The role of protozoa-driven selection in shaping human genetic variability
Transcript of The role of protozoa-driven selection in shaping human genetic variability
Online Supplementary Material
The Role of Protozoa-Driven Selection in Shaping Human Genetic Variability
Uberto Pozzoli1, Matteo Fumagalli1,2, Rachele Cagliani1, Giacomo P. Comi3, Nereo Bresolin1,3,
Mario Clerici4,5, Manuela Sironi1
1Scientific Institute IRCCS E. Medea, Bioinformatic Lab, Via don L. Monza 20, 23842 Bosisio
Parini (LC), Italy.
2Bioengineering Department, Politecnico di Milano, P.zza L. da Vinci, 32, 20133 Milan, Italy.
3Dino Ferrari Centre, Department of Neurological Sciences, University of Milan, IRCCS Ospedale
Maggiore Policlinico, Mangiagalli and Regina Elena Foundation, Via F. Sforza 35, 20100 Milan,
Italy.
4Department of Biomedical sciences and Technologies LITA Segrate, University of Milan, Via F.lli
Cervi 93, 20090 Milan, Italy.
5Don C. Gnocchi ONLUS Foundation IRCCS, Via Capecelatro 66, 20148 Milan, Italy.
Corresponding author: Sironi, M. ([email protected])
Methods
Environmental variables
Protozoa absence/presence matrices for the 21 countries where HGDP-CEPH populations are
located were derived from the Gideon database (http://www.gideononline.com) as previously
described [1-3]. The diversity of viruses, bacteria and helminths was obtained following the same
procedure as for protozoa. Malaria prevalence was obtained from either the Gideon or WHO
(http://www.who.int) databases in terms of cases/year per 100,000 inhabitants. In general, the
number of autochthonous cases per country obtained from Gideon was averaged over all available
surveyed years (which often differ among countries). We considered, when available, historical
notes; for example, information in Gideon indicated that due to eradication campaigns, Italy was
declared malaria-free in 1970; therefore only surveys dating before that period were included. As
for WHO data (WHO Global Health Atlas), the total number of reported malaria cases was
averaged over a time period ranging from 1989 to 2003 (information is not available for every
single year in all countries). Total population estimates per country (in 2005) were derived from the
WHO. All climatic variables were retrieved from the NCEP/NCAR database
(http://www.ngdc.noaa.gov/ecosys/cdroms/ged_iia/datasets/a04/, Legates and Willmott Average,
re-gridded dataset or CDC Derived NCEP Reanalysis Products Surface Level) using the geographic
coordinates reported by HGDP-CEPH (http://www.cephb.fr/en/hgdp/table.php) for each population.
Since malaria prevalence and protozoa diversity, due to data organization in available
epidemiological databases, can only be calculated per country (rather than per population), the same
procedure was applied to climatic variables. Therefore the values of climatic variables were
averaged for populations located in the same country. This assures that a similar number of ties is
maintained in all correlation analyses.
Data retrieval and statistical analysis
Data concerning the HGDP-CEPH panel (Table S1) derive from a previous work [4]. Atypical or
duplicated samples and pairs of close relatives were removed [5]. Following previous indications
[2,3], Bantu individuals (South Africa) were considered as one population.
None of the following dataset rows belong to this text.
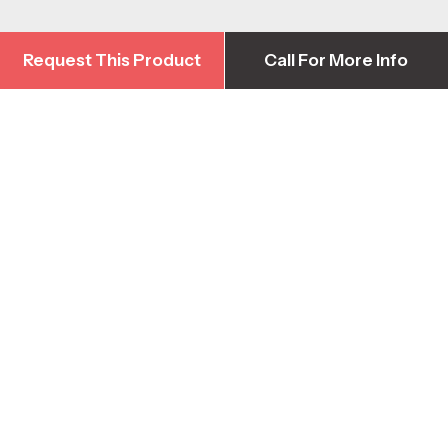
Request This Product
Call For More Info
Request This Product
Call For More Info
Contact Us
Head Office
1-778-422-3376
info@harbourequipment.com
2928 Sprott Rd, Duncan BC, Canada V9L 6B5
Parts & Warranty Support
1-250-871-4590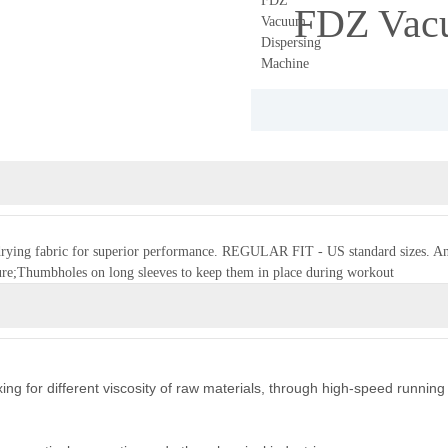
FDZ Vacu
t-drying fabric for superior performance. REGULAR FIT - US standard sizes. An a
re;Thumbholes on long sleeves to keep them in place during workout
ing for different viscosity of raw materials, through high-speed running 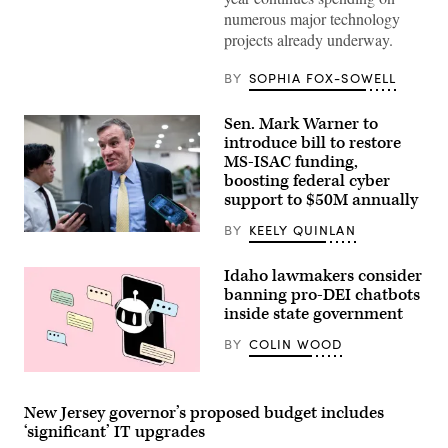
Gavin
numerous major technology
Newsom
projects already underway.
attends
the
94th
BY
SOPHIA FOX-SOWELL
Annual
Meeting
of
Sen. Mark Warner to
the
United
introduce bill to restore
States
MS-ISAC funding,
Conference
boosting federal cyber
of
Mayors
support to $50M annually
in
Long
BY
KEELY QUINLAN
Beach,
Sen.
California,
Mark
on
Warner,
Idaho lawmakers consider
June
D-
4,
banning pro-DEI chatbots
Va.,
2026.
speajs
inside state government
(Myraneli
to
Fabian
reporters
BY
COLIN WOOD
/
in
Anadolu
the
via
U.S.
(Getty
Getty
Capitol
Images)
Images)
on
New Jersey governor’s proposed budget includes
Thursday,
‘significant’ IT upgrades
June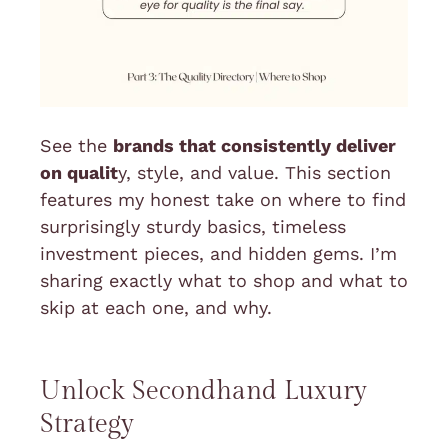
See the
brands that consistently deliver
on qualit
y, style, and value. This section
features my honest take on where to find
surprisingly sturdy basics, timeless
investment pieces, and hidden gems. I’m
sharing exactly what to shop and what to
skip at each one, and why.
Unlock Secondhand Luxury
Strategy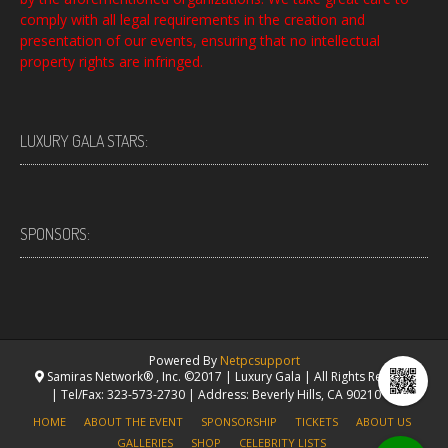
comply with all legal requirements in the creation and
presentation of our events, ensuring that no intellectual
property rights are infringed.
LUXURY GALA STARS:
SPONSORS:
Powered By
Netpcsupport
Samiras Network® , Inc. ©2017 | Luxury Gala | All Rights Reserved.
| Tel/Fax: 323-573-2730 | Address: Beverly Hills, CA 90210 USA
HOME
ABOUT THE EVENT
SPONSORSHIP
TICKETS
ABOUT US
GALLERIES
SHOP
CELEBRITY LISTS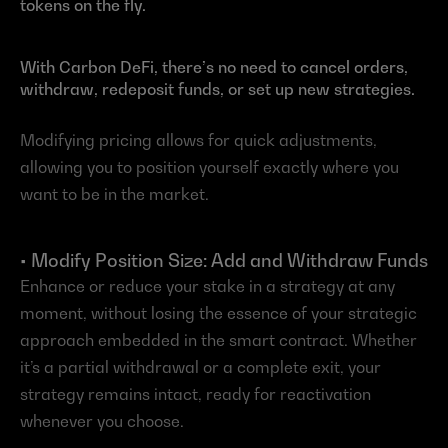
tokens on the fly.
With Carbon DeFi, there’s no need to cancel orders, 
withdraw, redeposit funds, or set up new strategies.
Modifying pricing allows for quick adjustments, 
allowing you to position yourself exactly where you 
want to be in the market.
• Modify Position Size: Add and Withdraw Funds
Enhance or reduce your stake in a strategy at any 
moment, without losing the essence of your strategic 
approach embedded in the smart contract. Whether 
it’s a partial withdrawal or a complete exit, your 
strategy remains intact, ready for reactivation 
whenever you choose.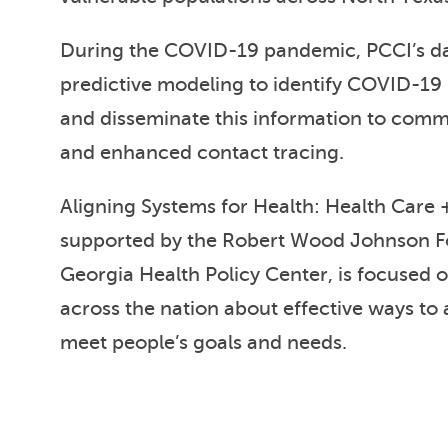
During the COVID-19 pandemic, PCCI’s da
predictive modeling to identify COVID-19 
and disseminate this information to commun
and enhanced contact tracing.
Aligning Systems for Health: Health Care +
supported by the Robert Wood Johnson 
Georgia Health Policy Center, is focused 
across the nation about effective ways to a
meet people’s goals and needs.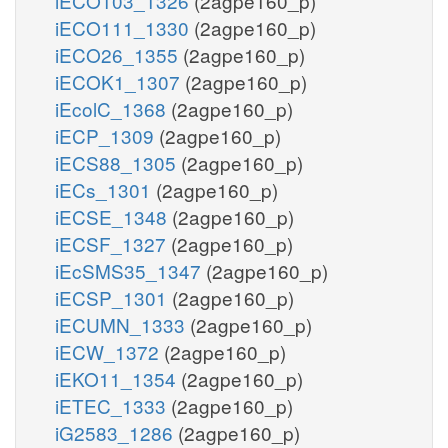
iECO103_1326
(2agpe160_p)
iECO111_1330
(2agpe160_p)
iECO26_1355
(2agpe160_p)
iECOK1_1307
(2agpe160_p)
iEcolC_1368
(2agpe160_p)
iECP_1309
(2agpe160_p)
iECS88_1305
(2agpe160_p)
iECs_1301
(2agpe160_p)
iECSE_1348
(2agpe160_p)
iECSF_1327
(2agpe160_p)
iEcSMS35_1347
(2agpe160_p)
iECSP_1301
(2agpe160_p)
iECUMN_1333
(2agpe160_p)
iECW_1372
(2agpe160_p)
iEKO11_1354
(2agpe160_p)
iETEC_1333
(2agpe160_p)
iG2583_1286
(2agpe160_p)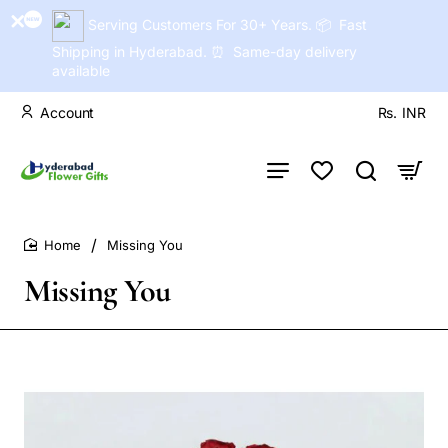
Serving Customers For 30+ Years. 📦 Fast
Shipping in Hyderabad. ⏰ Same-day delivery
available
Account
Rs.
INR
Missing You
home
Missing You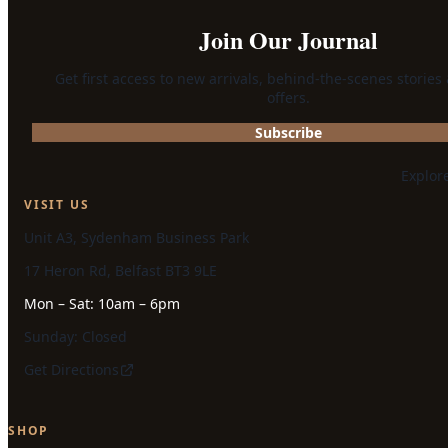
Join Our Journal
Get first access to new arrivals, behind-the-scenes stories
offers.
Subscribe
Explor
VISIT US
Unit A3, Sydenham Business Park
17 Heron Rd, Belfast BT3 9LE
Mon – Sat: 10am – 6pm
Sunday: Closed
Get Directions
SHOP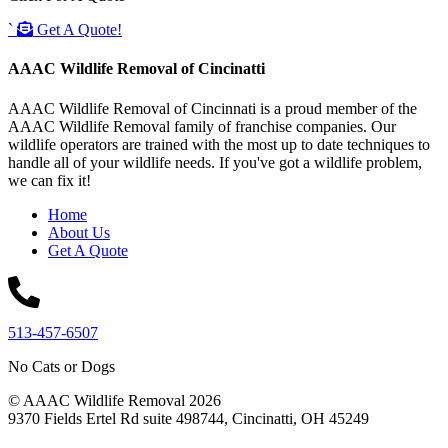
`
Get A Quote!
AAAC Wildlife Removal of Cincinatti
AAAC Wildlife Removal of Cincinnati is a proud member of the
AAAC Wildlife Removal family of franchise companies. Our
wildlife operators are trained with the most up to date techniques to
handle all of your wildlife needs. If you've got a wildlife problem,
we can fix it!
Home
About Us
Get A Quote
513-457-6507
No Cats or Dogs
© AAAC Wildlife Removal 2026
9370 Fields Ertel Rd suite 498744, Cincinatti, OH 45249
A SNP was ascribed to a specific gene if it was located within the transcribed region or no farther
than 500 bp upstream the transcription start site. In analogy to previous studies [2,3], MAF for any
single SNP was calculated as the average over all populations.
The malaria resistance gene list (Table S2) includes loci with a strong evidence of influencing
susceptibility to the disease (i.e. genes identified in single association studies were not included)
and were retrieved from a previous review [6] and by inspection of the On Line Mendelian
Inheritance in Man web site (http://www.ncbi.nlm.nih.gov/omim, OMIM #611162) with the
inclusion of PKLR [7]. HA genes were obtained from by manually inspecting OMIM entries.
All correlations were calculated by Kendall's rank correlation coefficient (τ), a non-parametric
statistic used to measure the degree of correspondence between two rankings. The reason for using
this test is that even in the presence of ties, the sampling distribution of τ satisfactorily converges to
a normal distribution for values of n larger than 10 [8]. Partial Mantel tests were performed using
the “Vegan” R package [9]. Matrices were computed as pairwise euclidean distances in allele
frequency, in geographic distance and in pathogen (protozoa or bacteria or viruses or helminths)
diversity or malaria prevalence (either from the WHO or Gideon). Geographic distances were
derived from a previous work [10] and refer to a model of human migration from East Africa (the
postulated origin of modern humans); geographic distances are computed as the shorter distances
along landmasses and avoiding mountain regions with altitude over 2000 m.
In order to estimate the probability of obtaining n genes carrying at least one significantly
associated SNP out of a group of m genes, we applied a re-sampling approach: samples of m genes
were randomly extracted from a list of all genes covered by at least one SNP in the HGDP-CEPH
panel (number of genes = 15,280) and for each sample the number of genes with at least one
significant SNP were counted. The empirical probability of obtaining n genes was then calculated
from the distribution of counts deriving from 10,000 random samples.
The FST was calculated using the R package HIERFSTAT [11]. The number of significant and
control SNP in the 5 MAF bins were as follows: 420, 144145; 956, 146870; 1348, 133031; 1310,
118775; 1146, 112831.
Network construction
Biological network analysis was performed with Ingenuity Pathways Analysis (IPA) software
(Ingenuity Systems, www.ingenuity.com) using an unsupervised analysis. IPA builds networks by
querying the Ingenuity Pathways Knowledge Base for interactions between the identified genes and
all other gene objects stored in the knowledge base; it then generates networks with a maximum
network size of 35 genes/proteins. We used all genes showing at least one significantly associated
SNP as the input set (n = 1,145). All network edges are supported by at least one published
reference or from canonical information stored in the Ingenuity Pathways Knowledge Base. To
determine the probability of the analyzed genes to be found together in a network from Ingenuity
Pathways Knowledge Base due to random chance alone, IPA applies a Fisher's exact test. The
network score represents the -log (p value).
References
1. Prugnolle, F. et al. (2005) Pathogen-driven selection and worldwide HLA class I diversity. Curr.
Biol. 15, 1022-1027.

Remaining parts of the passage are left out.